“I have a dream”


O tempo não apaga o eco das palavras incandescentes, fogueiras acendidas pelo ímpeto de liberdade, que persistem, aqui, entre os ramos dos carvalhos e as farripas de sol, que os beijam em êxtase ao fim da tarde.
O sangue, rubro, desenha papoilas que nos afloram ao olhar, candeias em verso, velas que nos limpam os soluços da viagem e nos impedem de naufragar.
Os meninos, que vieram de perto ou de mais longe, e que trajam vestes coloridas sobre os seus corações sem cor, fizeram uma roda gigante onde as mãos e as vozes rimam com o futuro, e com o poema desenhado para uma eterna canção de amor.
Há beijos sentados nos bancos de madeira, detalhes de amores sem género, credo, rótulo, dinheiro ou distância, beijos sem aditivos ou corantes, e que a alma desenhou à sua maneira, como se mais nada tivesse importância.
O homem que salta à corda e a mulher que assobia, passeando-se de mãos nos bolsos por entre a gente, decalcam gestos sobre a verdade que trazem ao peito, esmagando pela igualdade, a repugnante dor de qualquer fobia.
Deus não mata, não condena, não cala, não separa... Qualquer que seja o detalhe sagrado ou religioso, a tefilá, o mantra, a salá ou o salmo que ouvi, Deus apenas sorri.

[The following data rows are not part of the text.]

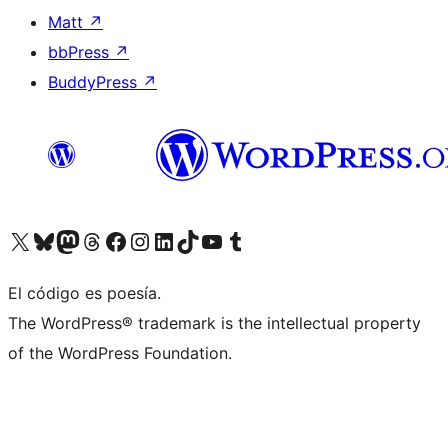
Matt
↗
bbPress
↗
BuddyPress
↗
Visita nuestra cuenta de X (anteriormente Twitter)
Visita nuestra cuenta de Bluesky
Visita nuestra cuenta de Mastodon
Visita nuestra cuenta de Threads
Visita nuestra página de Facebook
Visita nuestra cuenta de Instagram
Visita nuestra cuenta de LinkedIn
Visita nuestra cuenta de TikTok
Visita nuestro canal de YouTube
Visita nuestra cuenta de Tumblr
El código es poesía.
The WordPress® trademark is the intellectual property
of the WordPress Foundation.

Derrubámos os muros, como se fossem folhas de papel fáceis de rasgar; substituímos o hidrogénio pelo sonho nas bombas certeiras que cruzam o mar; enchemos os mísseis de pão; pusemos açúcar sobre os caminhos, eliminando as fronteiras e o alcatrão; eliminámos as manchas negras das notícias, impregnando-as de poemas ditados pelo coração.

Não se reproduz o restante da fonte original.